There's entrepreneurial success, turning a great idea into a thriving business, and there's also managerial success, taking an existing business and turning it into a more enduring enterprise.
Former tech data, CEO, Bob Dutkowsky was a talented business leader who sharpened his management skills at some of the nation's premier technology companies.
He took the helm of Clearwater based Tech Data in 2006 and built it into Florida's largest public company.
In May of 2024, Bob passed away.
As a tribute to his memory, the Suncoast Business Forum is proud to present his profile of Bob Dutkowsky we did in 2011.
Here's Bob Dutkowsky in his own words.
- [Host] Suncoast Business Forum, brought to you by the financial services firm of Raymond James, offering personalized wealth management advice and banking and capital markets expertise, all with a commitment to putting clients' financial wellbeing first.
More information is available at raymondjames.com.
(upbeat music) - In the early 1980s, a small distributor of technology products was beginning to build some momentum.
That company is Tech Data.
Over the next 25 years, it grew into a multi-billion dollar global public enterprise.
In 2006, Tech Data CEO, Steve Raymund, decided it was time for a change at the top.
And when looking for a seasoned pro to replace him.
After an extensive search, Tech Data picked Bob Dutkowsky to take the company into the future.
Bob, welcome to the Suncoast Business Forum.
- Thank you, Geoff.
It's great to be here.
- It's great to have you.
You know, Tech Data is the largest public company in Florida, but it's not really a household name.
How would you describe Tech Data's business?
- Well, I like to think of Tech Data as a stealth company.
We do a tremendous amount of work adding value in the whole continuum of IT.
But no one knows where we fit.
So here's where Tech Data fits.
We buy products from companies like Hewlett Packard and IBM and Cisco and Oracle and Microsoft.
And we sell them into small companies that then resell them to small businesses.
They're called value added re-marketers, and they rely on us for technical assistance and guidance, as well as a broad array of products.
One of the Wall Street analysts recently called us the supermarket of technology.
You can walk into one place and get everything from a huge IBM computer down to a mouse pad.
- Over the last three years, Tech Data has had ever increasing record profits.
How have you been able to do that in this environment?
- Well, you know, it's interesting.
Technology gets bought and sold in great economies or poor economies.
Think about it, when things are bad, companies look to technology to make the people they have more productive, or companies like Apple come out with innovative products like an iPad or an iPhone, and you know you just got to have one.
And so the secret that Tech Data's had over the last few years is when those pockets of really interesting products come out, we focus on those really quickly.
We focus away from the places that people or businesses don't wanna buy anymore, and we turn all of our attention to the hotspot.
And that agility, I think, is the reason why we've been able to deliver value to our shareholders.
- You joined Tech Data in 2006.
You took over for Steve Raymund, who was CEO at the time, and really, in essence, the company's founder, and he built it from a very, very small company.

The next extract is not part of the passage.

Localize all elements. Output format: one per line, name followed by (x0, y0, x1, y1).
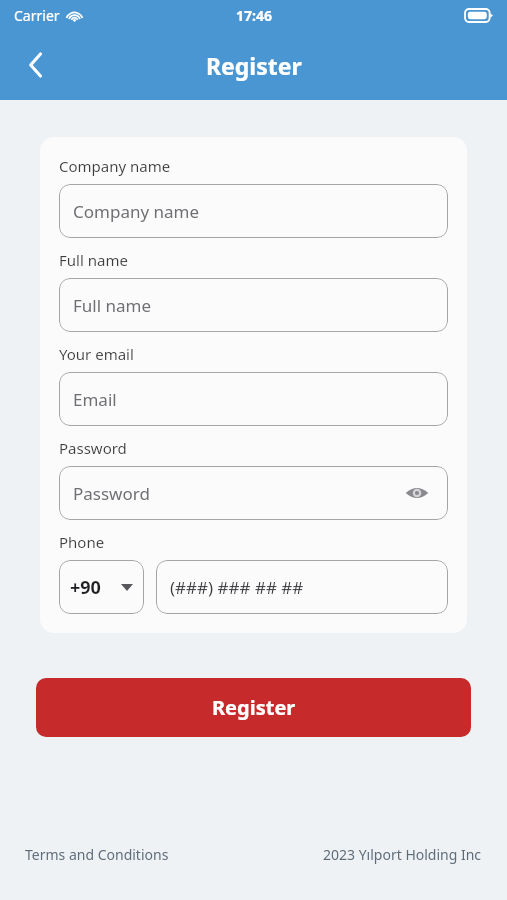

What kind of challenges do you face in taking over for, in essence, the founder of the company?
- You know, here's Tech Data with $24 billion in sales.
The first year the company was in business, we had $200,000 in sales.

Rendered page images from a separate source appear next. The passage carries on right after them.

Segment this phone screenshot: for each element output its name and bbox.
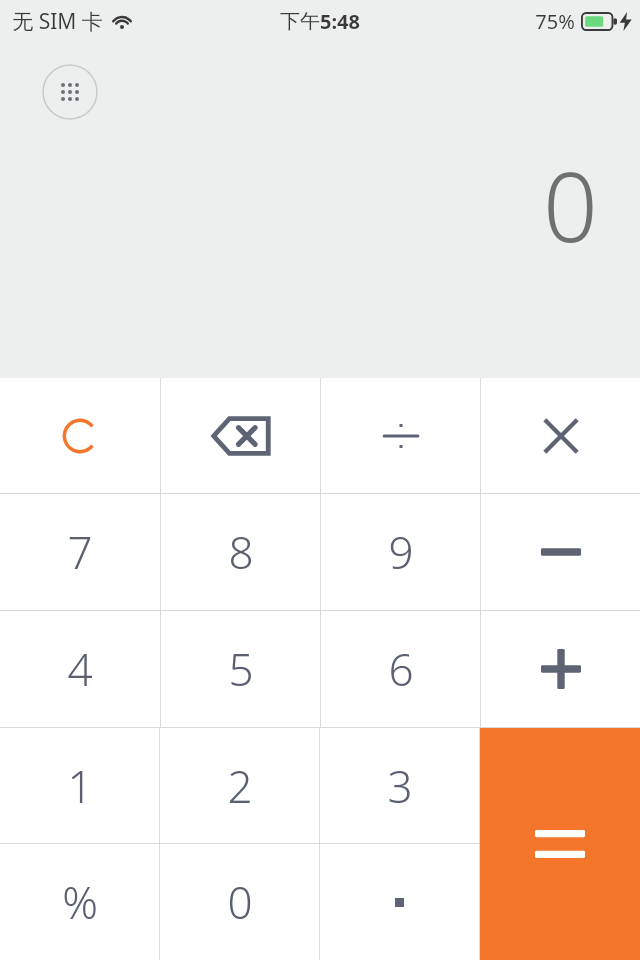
staticText: 6 [388, 639, 414, 699]
staticText: 0 [227, 872, 253, 932]
other: Divide [381, 416, 421, 456]
staticText: 7 [67, 522, 93, 582]
other: Clear [57, 413, 103, 459]
button[interactable]: 6 [321, 611, 480, 727]
staticText: 0 [543, 139, 598, 270]
staticText: % [62, 872, 98, 932]
button[interactable]: % [0, 844, 159, 960]
staticText: 下午 [280, 9, 320, 34]
button[interactable]: Clear [0, 378, 160, 493]
other: Backspace [212, 417, 270, 455]
staticText: 4 [67, 639, 93, 699]
button[interactable]: 1 [0, 728, 159, 843]
button[interactable]: Divide [321, 378, 480, 493]
other: Multiply [542, 417, 580, 455]
staticText: 2 [227, 756, 253, 816]
button[interactable]: 9 [321, 494, 480, 610]
button[interactable]: Plus [481, 611, 640, 727]
staticText: 5:48 [320, 8, 360, 35]
staticText: 8 [228, 522, 254, 582]
staticText: 75% [535, 8, 575, 35]
staticText: 1 [67, 756, 93, 816]
button[interactable]: 2 [160, 728, 319, 843]
other: Minus [541, 546, 581, 558]
button[interactable]: 5 [161, 611, 320, 727]
button[interactable]: 7 [0, 494, 160, 610]
staticText: 5 [228, 639, 254, 699]
button[interactable]: Decimal point [320, 844, 479, 960]
button[interactable]: Multiply [481, 378, 640, 493]
button[interactable]: 0 [160, 844, 319, 960]
staticText: 9 [388, 522, 414, 582]
button[interactable]: Equals [480, 728, 640, 960]
button[interactable]: Backspace [161, 378, 320, 493]
button[interactable]: Minus [481, 494, 640, 610]
other: Plus [541, 649, 581, 689]
button[interactable]: 8 [161, 494, 320, 610]
button[interactable]: 4 [0, 611, 160, 727]
staticText: 3 [387, 756, 413, 816]
staticText: 无 SIM 卡 [12, 7, 103, 36]
button[interactable]: Menu [42, 64, 98, 120]
button[interactable]: 3 [320, 728, 479, 843]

Today, Tech Data sells a hundred million dollars a day.
So think about the core that Steve built and how it's matured and how it is expanded.

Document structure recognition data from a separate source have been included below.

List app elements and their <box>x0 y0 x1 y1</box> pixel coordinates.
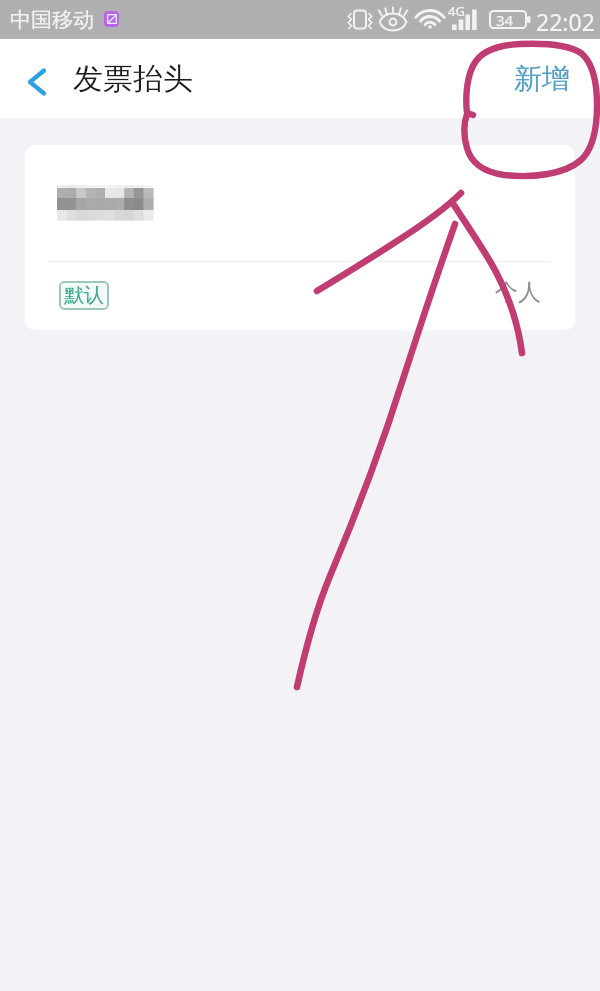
staticText: 中国移动 <box>10 7 94 33</box>
button[interactable]: Back <box>0 39 70 118</box>
staticText: 34 <box>496 10 514 30</box>
staticText: 默认 <box>64 283 104 308</box>
staticText: 新增 <box>514 61 570 96</box>
button[interactable]: 默认 <box>25 145 575 330</box>
staticText: 发票抬头 <box>73 60 193 98</box>
staticText: 个人 <box>495 278 541 307</box>
staticText: 22:02 <box>536 6 595 37</box>
button[interactable]: 新增 <box>499 39 584 118</box>
staticText: 4G <box>448 2 465 20</box>
button[interactable]: 默认 <box>59 281 109 310</box>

You know, I never want to fool myself and think that I replaced Steve.
I just get the the privilege to walk in his footsteps.
The challenge Steve left to me is figure out how to take this company to the next level, reward our shareholders for their investment in the company.
Make sure you serve our customers better than we ever had before and become more valuable to our vendors.
And lastly and I would say is equal importance is make this the best place to work in the state of Florida.
And so our company has focused on those initiatives, really honoring the great work that Steve did all those years ago.
- We're gonna talk more about your career in a moment, but let's go back a little ways.
Let's talk about where you grew up.
Let's talk about your family, your upbringing, what kind of kid you were at school, whether you worked, tell us about growing up in the Dutkowsky family.
- Well, I grew up in Endicott, New York, a little small town in upstate New York.
When you tell people you're from New York, they think Manhattan.
But believe me, Endicott is much more like Vermont.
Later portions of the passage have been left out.